Nick reluctantly serves as her tour guide through L.A. as Vada searches for people who knew her mother in high school and collegeyears ago. Her investigation puts her in contact with a by-the-book cop (well played by Keone Young), a sickly poet (a witty turn by Aubrey Morris) and a self-absorbed film director (a nifty cameo bit by Richard Beymer).
Ultimately, Vada learns her mother was married, then divorced, long before meeting Harry. This leads to pic’s emotional payoff, as the ex-husband (John David Souther) shows Vada a home movie of her late mother (Angeline Ball of “The Commitments”).
“My Girl 2” is often mildly amusing, and never less than engaging, but it lacks a strong narrative drive.
Director Howard Zieff, who helmed the original, places a great deal of stock in the charm of his players, and they rarely let him down. Zieff’s best films (“Hearts of the West,””Slither”) are more plot- than character-driven, so it’s not surprising to find here that Vada’s search is presented more as a methodical journey of self-discovery than a race against time.

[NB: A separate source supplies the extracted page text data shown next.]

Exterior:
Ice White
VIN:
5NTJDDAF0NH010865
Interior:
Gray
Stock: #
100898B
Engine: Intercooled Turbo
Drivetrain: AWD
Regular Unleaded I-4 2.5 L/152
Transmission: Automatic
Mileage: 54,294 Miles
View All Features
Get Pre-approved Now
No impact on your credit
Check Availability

Trouble is, the lack of a sense of urgency tends to work against the film, since there are stretches when the viewer is very aware of time passing. That impression is only reinforced by a subplot (Rose’s flirtation with a suave customer played by Gerrit Graham) that plays like so much padding.
Still, even without the presence of Macaulay Culkin, whose character was killed off in the original pic, “My Girl 2” has enough going for it to entertain and satisfy. In the lead role, Chlumsky has developed into an even more appealing young actress for the sequel. She establishes a nicely persuasive rapport with co-star O’Brien (“Last Action Hero”), who probably will set many fair hearts aflutter in shopping-mall multiplexes everywhere.
Despite their top billing, Aykroyd and Curtis are around for less than a third of the film. But they make their moments count, as do Masur and Ebersole. Souther offers an affecting mix of wistful regret and resigned serenity in his small role.
Cinematographer Paul Elliott, costumer Shelley Komarov and production designer Charles Rosen do a bang-up job of evoking early 1970s period flavor without letting it get in the way of the story.
Well-chosen top-40 tunes from the era are used effectively. Given the current ’70s nostalgia, pic’s soundtrack could click on the charts.
To offer “My Girl 2” the highest possible praise: It doesn’t make one fear the prospect of a “My Girl 3.”